**** Record extracts

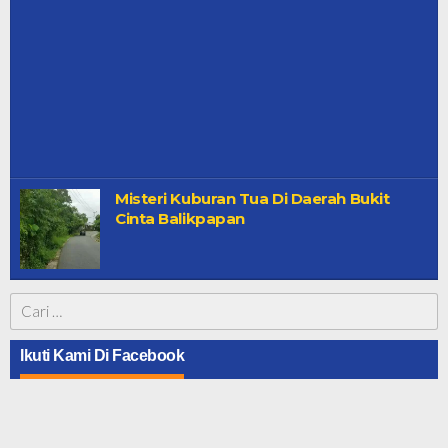
Misteri Kuburan Tua Di Daerah Bukit
Cinta Balikpapan
Cari
untuk:
Ikuti Kami Di Facebook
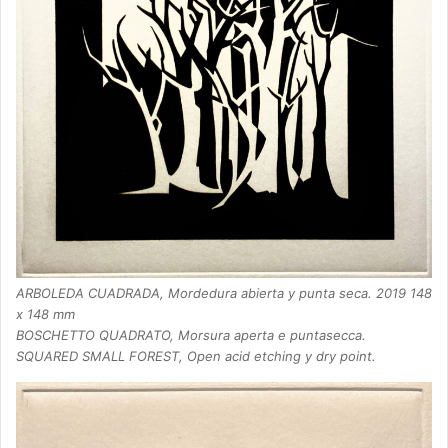
ARBOLEDA CUADRADA, Mordedura abierta y punta seca. 2019 148
x 148 mm
BOSCHETTO QUADRATO, Morsura aperta e puntasecca.
SQUARED SMALL FOREST, Open acid etching y dry point.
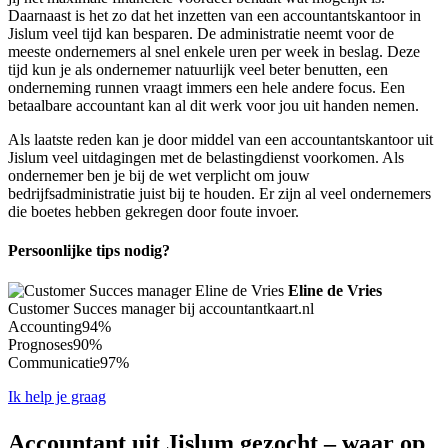
Daarnaast is het zo dat het inzetten van een accountantskantoor in
Jislum veel tijd kan besparen. De administratie neemt voor de
meeste ondernemers al snel enkele uren per week in beslag. Deze
tijd kun je als ondernemer natuurlijk veel beter benutten, een
onderneming runnen vraagt immers een hele andere focus. Een
betaalbare accountant kan al dit werk voor jou uit handen nemen.
Als laatste reden kan je door middel van een accountantskantoor uit
Jislum veel uitdagingen met de belastingdienst voorkomen. Als
ondernemer ben je bij de wet verplicht om jouw
bedrijfsadministratie juist bij te houden. Er zijn al veel ondernemers
die boetes hebben gekregen door foute invoer.
Persoonlijke tips nodig?
Eline de Vries
Customer Succes manager bij accountantkaart.nl
Accounting
94%
Prognoses
90%
Communicatie
97%
Ik help je graag
Accountant uit Jislum gezocht – waar op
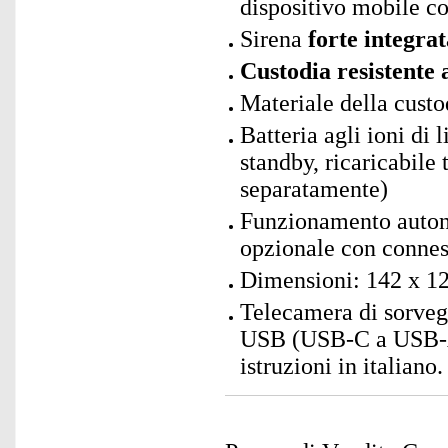
dispositivo mobile co
Sirena
forte integra
Custodia resistente 
Materiale della custo
Batteria agli ioni di 
standby, ricaricabile
separatamente)
Funzionamento autono
opzionale con conne
Dimensioni: 142 x 12
Telecamera di sorvegl
USB (USB-C a USB-A)
istruzioni in italiano.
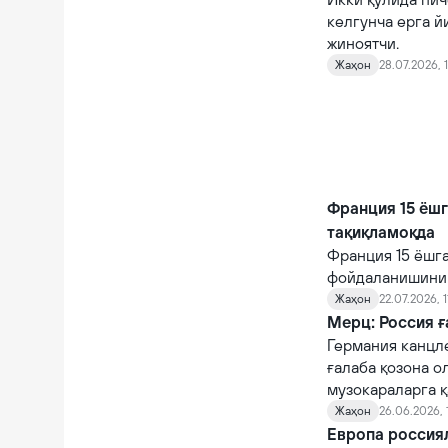
келгунча ерга й
жиноятчи.
Жаҳон
28.07.2026, 
Франция 15 ёшг
тақиқламоқда
Франция 15 ёшг
фойдаланишини 
Жаҳон
22.07.2026, 1
Мерц: Россия 
Германия канцл
ғалаба қозона о
музокараларга қ
Жаҳон
26.06.2026, 
Европа россиял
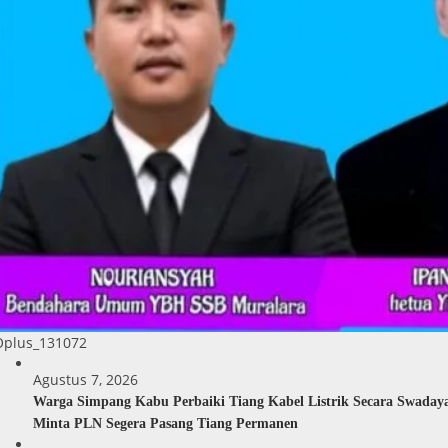
Oplus_131072
Agustus 7, 2026
Warga Simpang Kabu Perbaiki Tiang Kabel Listrik Secara Swaday
Minta PLN Segera Pasang Tiang Permanen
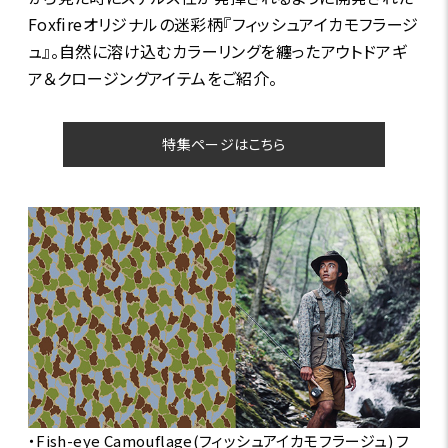
Foxfireオリジナルの迷彩柄『フィッシュアイカモフラージ
ュ』。自然に溶け込むカラーリングを纏ったアウトドアギ
ア＆クロージングアイテムをご紹介。
特集ページはこちら
・Fish-eye Camouflage(フィッシュアイカモフラージュ) フ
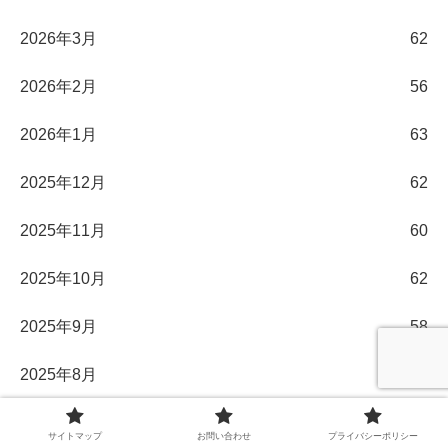
2026年3月
62
2026年2月
56
2026年1月
63
2025年12月
62
2025年11月
60
2025年10月
62
2025年9月
58
2025年8月
62
2025年7月
61
サイトマップ
お問い合わせ
プライバシーポリシー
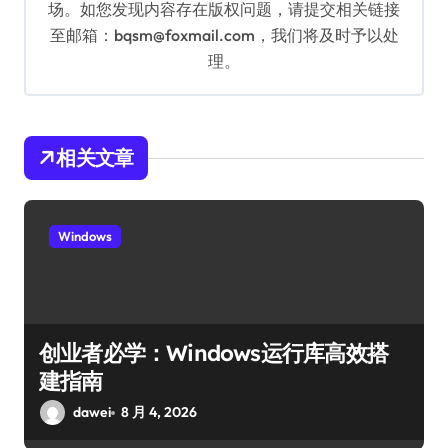
场。如您发现内容存在版权问题，请提交相关链接
至邮箱：bqsm@foxmail.com，我们将及时予以处
理。
相关文章
Windows
创业者必学：Windows运行库高效搭
建指南
dawei
8 月 4, 2026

********

Problem to solve:
A word-for-word transcription of the entries above, free of images, is what is wanted.

Your solution:
Misteri Kuburan Tua Di Daerah Bukit
Cinta Balikpapan
Cari
untuk:
Ikuti Kami Di Facebook
ARBOLEDA CUADRADA, Mordedura abierta y punta seca. 2019 148
x 148 mm
BOSCHETTO QUADRATO, Morsura aperta e puntasecca.
SQUARED SMALL FOREST, Open acid etching y dry point.
Daarnaast is het zo dat het inzetten van een accountantskantoor in
Jislum veel tijd kan besparen. De administratie neemt voor de
meeste ondernemers al snel enkele uren per week in beslag. Deze
tijd kun je als ondernemer natuurlijk veel beter benutten, een
onderneming runnen vraagt immers een hele andere focus. Een
betaalbare accountant kan al dit werk voor jou uit handen nemen.
Als laatste reden kan je door middel van een accountantskantoor uit
Jislum veel uitdagingen met de belastingdienst voorkomen. Als
ondernemer ben je bij de wet verplicht om jouw
bedrijfsadministratie juist bij te houden. Er zijn al veel ondernemers
die boetes hebben gekregen door foute invoer.
Persoonlijke tips nodig?
Eline de Vries
Customer Succes manager bij accountantkaart.nl
Accounting
94%
Prognoses
90%
Communicatie
97%
Ik help je graag
Accountant uit Jislum gezocht – waar op
dispositivo mobile co
Sirena
forte integra
Custodia resistente 
Materiale della custo
Batteria agli ioni di 
standby, ricaricabile
separatamente)
Funzionamento autono
opzionale con conne
Dimensioni: 142 x 12
Telecamera di sorvegl
USB (USB-C a USB-A)
istruzioni in italiano.
келгунча ерга й
жиноятчи.
Жаҳон
28.07.2026, 
Франция 15 ёшг
тақиқламоқда
Франция 15 ёшг
фойдаланишини 
Жаҳон
22.07.2026, 1
Мерц: Россия 
Германия канцл
ғалаба қозона о
музокараларга қ
Жаҳон
26.06.2026, 
Европа россиял
Oplus_131072
Agustus 7, 2026
Warga Simpang Kabu Perbaiki Tiang Kabel Listrik Secara Swaday
Minta PLN Segera Pasang Tiang Permanen
Foxfireオリジナルの迷彩柄『フィッシュアイカモフラージ
ュ』。自然に溶け込むカラーリングを纏ったアウトドアギ
ア＆クロージングアイテムをご紹介。
特集ページはこちら
・Fish-eye Camouflage(フィッシュアイカモフラージュ) フ
2026年3月
62
2026年2月
56
2026年1月
63
2025年12月
62
2025年11月
60
2025年10月
62
2025年9月
58
2025年8月
62
2025年7月
61
サイトマップ
お問い合わせ
プライバシーポリシー
场。如您发现内容存在版权问题，请提交相关链接
至邮箱：bqsm@foxmail.com，我们将及时予以处
理。
相关文章
Windows
创业者必学：Windows运行库高效搭
建指南
dawei
8 月 4, 2026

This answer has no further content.